這段記載頗為有趣,也頗能說明問題。劉寬,東漢靈帝時曾任太尉,性寬厚,好飲酒,其奴僕則更有嗜酒之好,被遣買酒時,竟先痛飲一番,大醉而歸。客人忍受不了這個奴僕的醉態和誤事,遂大罵其為“畜產”。“畜產”即畜牲、禽獸的意思,換句話說,就是“不是人”。客人罵便罵了,劉寬卻擔起心來,他生怕這個僕人自殺。何以一句詈語,就可能讓人自殺呢?劉寬解釋了原因:“蒼頭是人,卻罵他是畜生,還有什麼比這更厲害的嗎?”劉寬知道,奴僕雖然身份卑賤,但若辱其不是人,他也會羞憤至極,感到難以忍受。從《劉寬傳》的這條材料可以看出,在東漢,罵人“不是人”,是“禽獸”,是多麼嚴重的罵詈之詞,是極可能造成嚴重後果的。

  

  這類罵詈之語起自何時,我不得確知,但先秦的文獻中已經出現,是可以肯定的。《列子》說,夏桀、殷紂雖狀貌七竅,皆同於人,但有禽獸之心。《孟子》、《荀子》、《管子》中都提到“禽獸”這句詈語。以後歷代,此類罵人話更是綿延不絕。魯迅所舉的“老狗”和“貉子”,分別出自漢代班固的《漢孝武故事》和南朝宋劉義慶的《世說新語·惑溺》。前書記栗姬罵景帝為“老狗”,武帝深恨之。後書記晉武帝時人孫秀的妻子蒯氏罵孫秀為“貉子”,孫秀大怒。隋代,隋文帝楊堅曾罵太子楊廣:“畜生何足付大事!”(《隋書·宣華夫人陳氏傳》)清代,雍正皇帝罵年羹堯:“如年羹堯這樣禽獸不如之才,要他何用!朕再不料他是此等狗彘之類人也。”雍正還給與他爭皇位的兩個兄弟分別改名為“阿其那”和“塞思黑”,意思是豬和狗。抗戰時期,陶行知先生在一次著名的演講中,罵汪精衛、周佛海等汪偽政權頭目是“衣冠禽獸”,反共頑固派還被我黨領袖毛澤東罵為“不齒於人類的狗屎堆”。

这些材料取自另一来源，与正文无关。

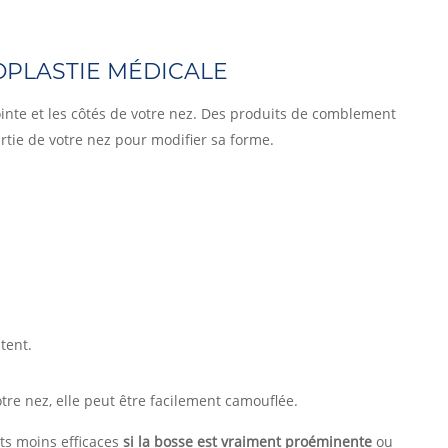
OPLASTIE MÉDICALE
pointe et les côtés de votre nez. Des produits de comblement
rtie de votre nez pour modifier sa forme.
tent.
tre nez, elle peut être facilement camouflée.
ats moins efficaces
si la bosse est vraiment proéminente
ou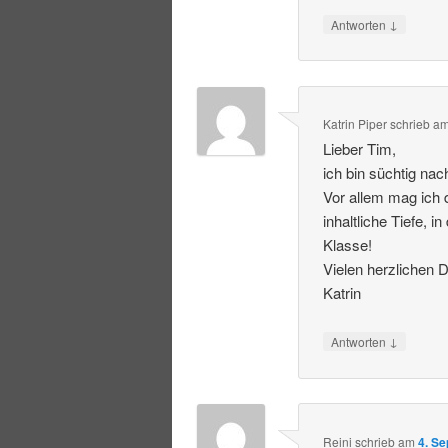
↓
Antworten
Katrin Piper
schrieb
a
Lieber Tim,
ich bin süchtig na
Vor allem mag ich 
inhaltliche Tiefe, 
Klasse!
Vielen herzlichen 
Katrin
↓
Antworten
Reini
schrieb
am
4. S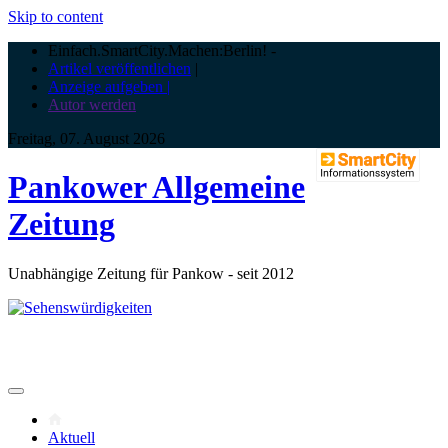
Skip to content
Einfach.SmartCity.Machen:Berlin!
-
Artikel veröffentlichen
|
Anzeige aufgeben |
Autor werden
Freitag, 07. August 2026
Pankower Allgemeine
Zeitung
Unabhängige Zeitung für Pankow - seit 2012
Aktuell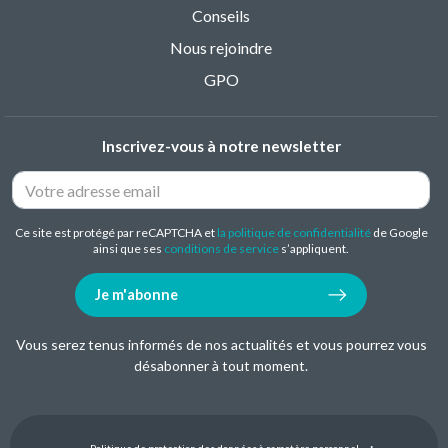
Conseils
Nous rejoindre
GPO
Inscrivez-vous à notre newsletter
Ce site est protégé par reCAPTCHA et
la politique de confidentialité
de Google
ainsi que ses
conditions de service
s’appliquent.
Je m'abonne
Vous serez tenus informés de nos actualités et vous pourrez vous
désabonner à tout moment.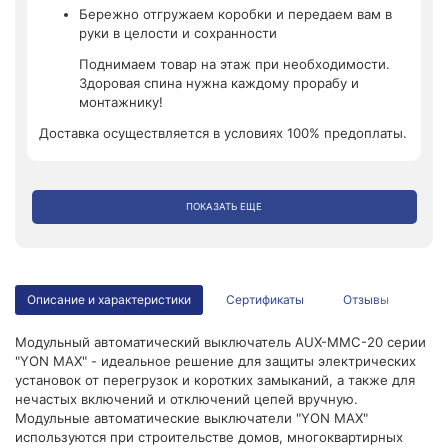
Бережно отгружаем коробки и передаем вам в
руки в целости и сохранности
Поднимаем товар на этаж при необходимости.
Здоровая спина нужна каждому прорабу и
монтажнику!
Доставка осуществляется в условиях 100% предоплаты.
ПОКАЗАТЬ ЕЩЕ
Описание и характеристики
Сертификаты
Отзывы
Модульный автоматический выключатель AUX-MMC-20 серии
"YON MAX" - идеальное решение для защиты электрических
установок от перегрузок и коротких замыканий, а также для
нечастых включений и отключений цепей вручную.
Модульные автоматические выключатели "YON MAX"
используются при строительстве домов, многоквартирных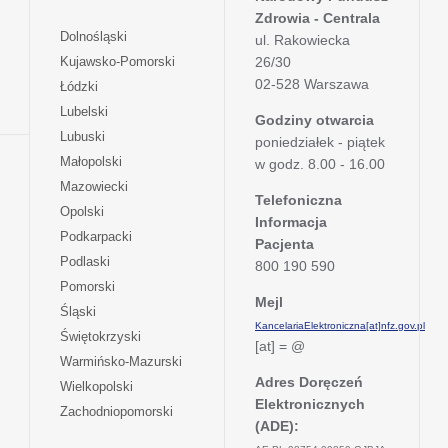
Zdrowia - Centrala
otwiera
Dolnośląski
ul. Rakowiecka
się
otwiera
Kujawsko-Pomorski
26/30
w
się
02-528 Warszawa
otwiera
Łódzki
nowej
w
się
otwiera
Lubelski
karcie
nowej
Godziny otwarcia
w
się
otwiera
Lubuski
karcie
poniedziałek - piątek
nowej
w
się
otwiera
Małopolski
karcie
w godz. 8.00 - 16.00
nowej
w
się
otwiera
Mazowiecki
karcie
nowej
w
Telefoniczna
się
otwiera
Opolski
karcie
nowej
Informacja
w
się
otwiera
Podkarpacki
karcie
nowej
Pacjenta
w
się
otwiera
Podlaski
karcie
800 190 590
nowej
w
się
otwiera
Pomorski
karcie
nowej
w
Mejl
się
otwiera
Śląski
karcie
nowej
w
KancelariaElektroniczna[at]nfz.gov.pl
się
otwiera
Świętokrzyski
karcie
nowej
[at] = @
w
się
otwiera
Warmińsko-Mazurski
karcie
nowej
w
się
Adres Doręczeń
otwiera
Wielkopolski
karcie
nowej
w
Elektronicznych
się
otwiera
Zachodniopomorski
karcie
nowej
w
(ADE):
się
karcie
nowej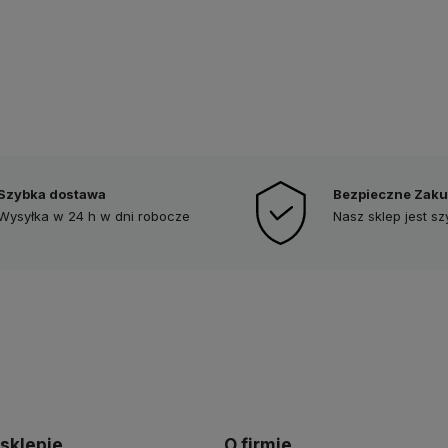
Szybka dostawa
Bezpieczne Zak
Wysyłka w 24 h w dni robocze
Nasz sklep jest s
 sklepie
O firmie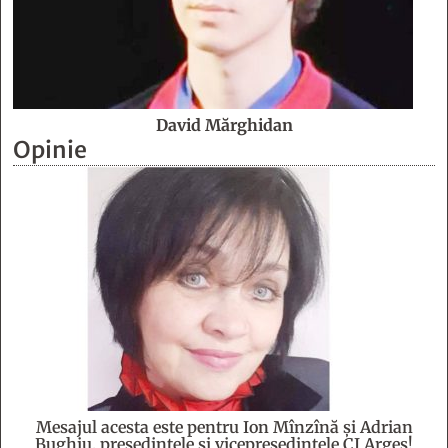
David Mărghidan
Opinie
Mesajul acesta este pentru Ion Mînzînă şi Adrian
Bughiu, preşedintele şi vicepreşedintele CJ Argeş!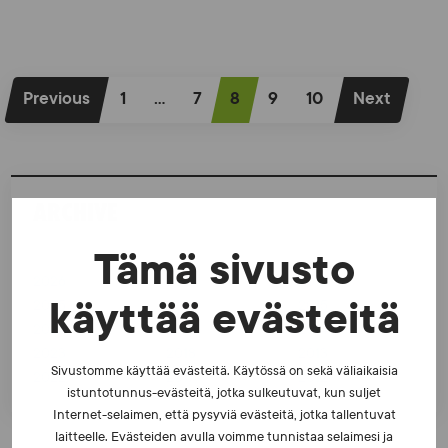
P
Previous
1
…
7
8
9
10
Next
o
s
t
ARCHIVE
s
p
Tämä sivusto
2026
2021
2016
a
käyttää evästeitä
2025
2020
2015
g
2024
2019
2014
i
2023
2018
2013
Sivustomme käyttää evästeitä. Käytössä on sekä väliaikaisia
2022
2017
2012
n
istuntotunnus-evästeitä, jotka sulkeutuvat, kun suljet
Internet-selaimen, että pysyviä evästeitä, jotka tallentuvat
a
laitteelle. Evästeiden avulla voimme tunnistaa selaimesi ja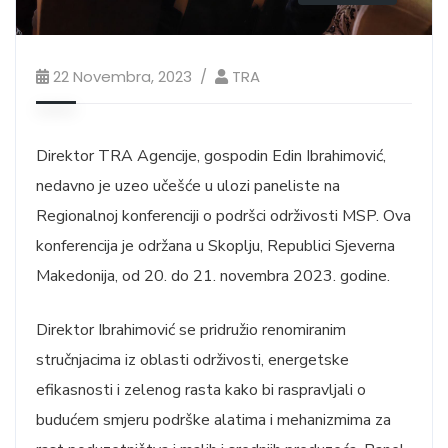
22 Novembra, 2023
TRA
Direktor TRA Agencije, gospodin Edin Ibrahimović,
nedavno je uzeo učešće u ulozi paneliste na
Regionalnoj konferenciji o podršci održivosti MSP. Ova
konferencija je održana u Skoplju, Republici Sjeverna
Makedonija, od 20. do 21. novembra 2023. godine.
Direktor Ibrahimović se pridružio renomiranim
stručnjacima iz oblasti održivosti, energetske
efikasnosti i zelenog rasta kako bi
raspravljali o
budućem smjeru podrške alatima i mehanizmima za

文革期間,國人相罵甚劇,此類罵詈之詞也高頻率地出現,如罵人為 “一丘之貉”(疑從晉人蒯氏所罵的“貉子”而來),成為許多造反英雄的口頭語。又如,“不齒於人類的狗屎堆”,被專門用來罵挨整的各類分子們——— 這句罵人話實在是厲害,因為這不但罵你不是人,是禽獸,而且將你目之為禽獸所遺之矢,還有比這更厲害的嗎?

  

  關於“不是人”這句詈語發生的緣由,我說不很清楚,但我想它一定來源於古來人們在日常生活中的感受,即:畜生、禽獸不如人,沒人性;同時,人們還悟出,在人性中,實際也包含著某種獸性因子,從而促使人做出全無道德的禽獸行為。關於人性中包含獸性因子,恩格斯有一個透徹的看法:因為人是從動物界來的,所以天然地或多或少保留著一些獸性因子。

  

  另外,這句詈語的形成和普遍化,大概還與先秦哲人的“人獸之辨”有直接關係。孟子曾提出過“人之所以異於禽獸者”的哲學命題,認為一個人如果不合乎人的規定性,那他就是禽獸而不是人了。什麼是人的規定性呢?孟子的解釋是,人必須講道德,知禮義,否則便是禽獸。孟子說:“人之有道也,飽食暖衣,逸居而無教,則近於禽獸。”(《孟子·滕文公上》)意思是說,人所以為人,有其規定性,如果只是吃飽、穿暖、住得舒適,但不給予道德教化,就與禽獸相近了。荀子也說過,人若無禮義,便同禽獸無異。《管子》雲,“倍(背棄)人倫而禽獸行,十年而滅”。也把違背人倫視為禽獸之行。總之,孟、荀、《管子》都把是否遵守禮義人倫作為人獸之別的標誌。當然,他們所目為禽獸者,並非真的禽獸,而是“人中之禽獸”。他們的人獸之辨,對後世人們的文化心理影響很大,表現在詈語裡,便是“不是人”、“是禽獸”這類詈語的普及和強勢化。馮友蘭先生曾推斷罵人為“禽獸”可能是從孟子那句“人之所以異於禽獸者”的命題中邏輯地推出來的。這一推斷,甚是有理。

  

  中國的古人是極重做人的。朱熹曾經教導門徒:“聖人千言萬語,只是教人做人”。“教人做人”四字,第一個“人”字指肉體之人,第二個“人”字指區別於禽獸的、有人群道德標準的人。一個人如果完全不懂“做人”之道,即便有人的軀體,也同於禽獸。近代湖湘文化的著名人物唐鑒、曾國藩還說過這樣的話:“不為聖賢,便為禽獸。”聖賢與禽獸,有時確實就隔著一層紙。這層紙是什麼?就是道德底線。